Por Luis Hierro López

En el desquicio en el que vive el país, la noticia no ha provocado la indignación que corresponde: medidas sindicales de los funcionarios de Ancap, significan que Uruguay pierda U$S un millón por semana.

Los excesos sindicales nos cuestan plata al resto de los uruguayos. Cuando los municipales no recogen la basura o cuando los profesores no dan clase, el resto de la sociedad pierde. No solo calidad de vida, sino además recursos que, finalmente, salen de nuestros bolsillos.

Eso es lo que está ocurriendo con la aldeana paralización de la refinería de La Teja –a la que se refiere también con más detalle Jorge Ciasullo en esta misma edición– que le cuesta a Ancap un millón de dólares por semana, según ha explicado la presidente de la empresa, la ingeniera Marta Jara La refinería debió abrir en junio, por lo que si contabilizamos julio, agosto y setiembre, llevamos perdidos, y el plural vale porque somos todos los uruguayos los que hemos perdido, doce millones de dólares.
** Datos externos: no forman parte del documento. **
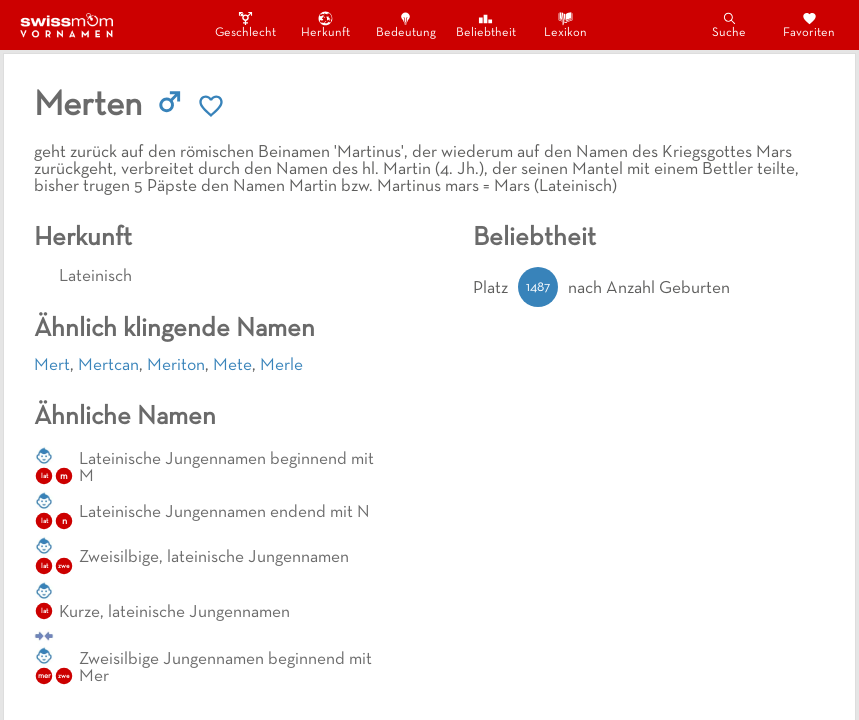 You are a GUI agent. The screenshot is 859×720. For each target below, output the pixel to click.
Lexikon (565, 24)
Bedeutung (406, 24)
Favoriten (809, 24)
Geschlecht (246, 24)
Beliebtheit (486, 24)
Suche (729, 24)
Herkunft (325, 24)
La discusión que pretenden mantener los sindicalistas es insostenible, porque aducen que se requieren 54 personas por turno para garantizar la seguridad de las operaciones, cuando el Directorio indica que con 42 es suficiente. Ante esa diferencia, han publicitado por todos los medios que puede haber un accidente, que el propio barrio de La Teja está en peligro y que el Uruguay soberano y productivo se juega su destino. Nada de eso es cierto, como sabemos, dado que lo que defienden los dirigentes del sindicato de Ancap son sus puestos de influencia –ya que no de trabajo, porque eso no está en juego– y sus expectativas personales, que no tienen que ver con el interés general. Son funcionarios con muy buenos sueldos y que no serán removidos de sus funciones, a menos que les llegue la edad de retiro o acepten jubilarse con antelación. Hace pocos días, se supo que para reformar la deficitaria industria de cemento, Ancap pagó medio millón de dólares de indemnización a 23 funcionarios para que se jubilaran anticipadamente, a razón de 21 mil dólares por persona. El asunto nos sigue saliendo caro.

El chantaje que ejercen los funcionarios de Ancap es totalmente inadmisible y el Directorio tiene que reactivar la refinería cuanto antes, si es que quiere mantener algo de su autoridad. La ingeniera Jara explicó en alguna radio que tras 23 reuniones no pudo llegar a un arreglo con el sindicato, lo que indica que toda medida de buena voluntad y de paciencia ha sido colmada y es hora de terminar con el conflicto.

Lo que ocurre en este caso no es nuevo ni único. Grupos de dirigentes sindicales de diversas áreas suelen recurrir a estas extorsiones, poniendo de rehenes a la población que directa o indirectamente sufre las consecuencias de medidas tomadas en nombre de una supuesta utilidad nacional que en realidad es inexistente y falsa. Lo que defienden los sindicalistas es de su propio interés y, como en este caso, sus medidas van directamente en contra del beneficio de la población.

Es tiempo de que Uruguay termine con estos desbordes.